Somos Pueblo | La Dirección Nacional de Control de Drogas informó este sábado el desmantelamiento de un cultivo de 1,835 plantas de marihuana en la sección Montería, municipio de Baní. Se informó que las matas encontradas en la zona montañosa de la provincia Peravia alcanzaban una altura aproximada de dos metros. Se alega que el operativo fue el resultado de labores de inteligencia que identificaron a varios individuos dedicados al cultivo y venta del vegetal. Se presume que la ubicación estratégica en las montañas buscaba evadir la vigilancia de las autoridades antinarcóticos.

En la intervención participaron unidades terrestres de la DNCD con el apoyo de helicópteros de la Fuerza Aérea de República Dominicana y agencias de inteligencia de Estados Unidos. Se informó que las autoridades persiguen activamente a tres hombres, entre ellos dos de nacionalidad haitiana, vinculados directamente con esta plantación ilícita. Se alega que el grupo mantenía un sistema de vigilancia en la zona para proteger el amplio cultivo de la presencia de extraños. Se presume que la producción estaba destinada a abastecer puntos de venta en la región Sur y el Gran Santo Domingo.
El Ministerio Público se ha sumado a las investigaciones para identificar a otros posibles implicados en esta red de cultivo y distribución de sustancias controladas. Se informó que las plantas fueron arrancadas de raíz y embaladas para ser trasladadas bajo custodia hacia la sede central del organismo en la capital. Se alega que el tamaño de las plantas indica que el cultivo tenía varios meses de desarrollo sin haber sido detectado previamente. Se presume que los prófugos podrían estar ocultos en zonas boscosas de difícil acceso tras percatarse del despliegue aéreo.

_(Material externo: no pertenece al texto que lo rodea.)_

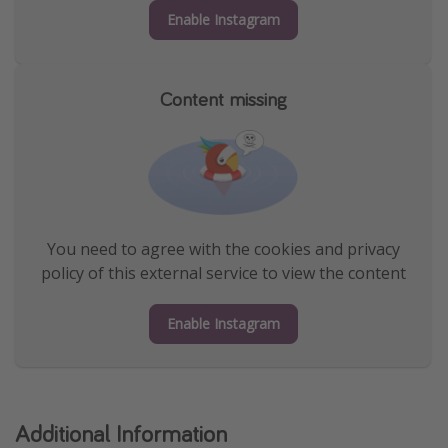
Enable Instagram
Content missing
You need to agree with the cookies and privacy
policy of this external service to view the content
Enable Instagram
Additional Information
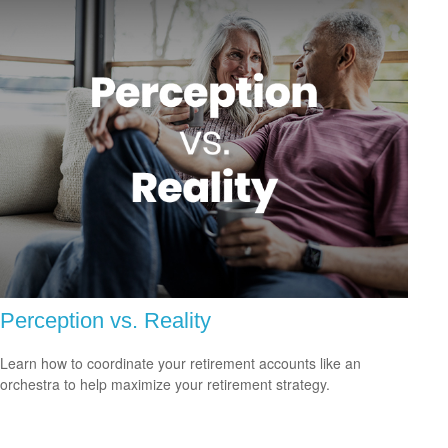
Perception vs. Reality
Learn how to coordinate your retirement accounts like an
orchestra to help maximize your retirement strategy.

Finalmente, la DNCD reafirmó su compromiso de seguir golpeando las estructuras del narcotráfico en todas sus modalidades, incluyendo la producción local de estupefacientes. Se informó que este decomiso representa uno de los hallazgos de plantaciones más significativos en lo que va de año en la provincia Peravia. Se alega que la cooperación internacional fue vital para precisar las coordenadas exactas de la finca clandestina. Se presume que se mantendrán los operativos de rastreo en comunidades aledañas a Montería para descartar la existencia de otros laboratorios o viveros similares.